Assignment – A single stretch of the material below is to be transcribed exactly, starting at the line with "Från Bältartorp till Kvisthamra" and ending after the line with "bästa sätt, när".

Extracted records –

--

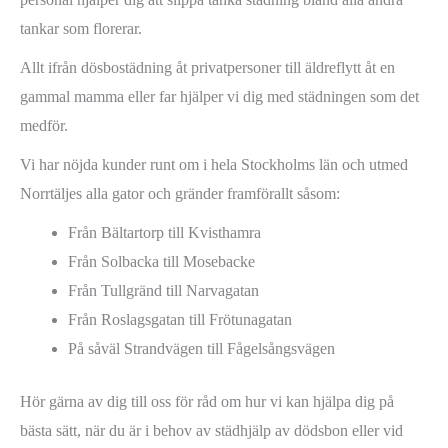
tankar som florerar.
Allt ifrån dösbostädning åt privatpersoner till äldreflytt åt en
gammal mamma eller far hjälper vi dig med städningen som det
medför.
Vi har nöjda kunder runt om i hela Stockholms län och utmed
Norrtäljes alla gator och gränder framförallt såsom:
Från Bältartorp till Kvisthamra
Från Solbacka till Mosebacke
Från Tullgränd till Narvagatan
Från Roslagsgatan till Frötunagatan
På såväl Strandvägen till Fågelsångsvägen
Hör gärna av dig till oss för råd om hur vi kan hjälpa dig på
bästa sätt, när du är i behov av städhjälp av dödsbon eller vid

--

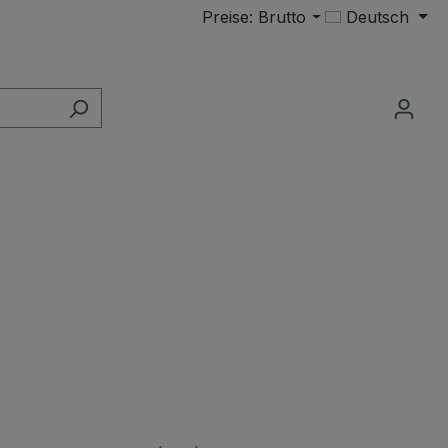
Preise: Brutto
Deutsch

--

Answer space –
Från Bältartorp till Kvisthamra
Från Solbacka till Mosebacke
Från Tullgränd till Narvagatan
Från Roslagsgatan till Frötunagatan
På såväl Strandvägen till Fågelsångsvägen
Hör gärna av dig till oss för råd om hur vi kan hjälpa dig på
bästa sätt, när du är i behov av städhjälp av dödsbon eller vid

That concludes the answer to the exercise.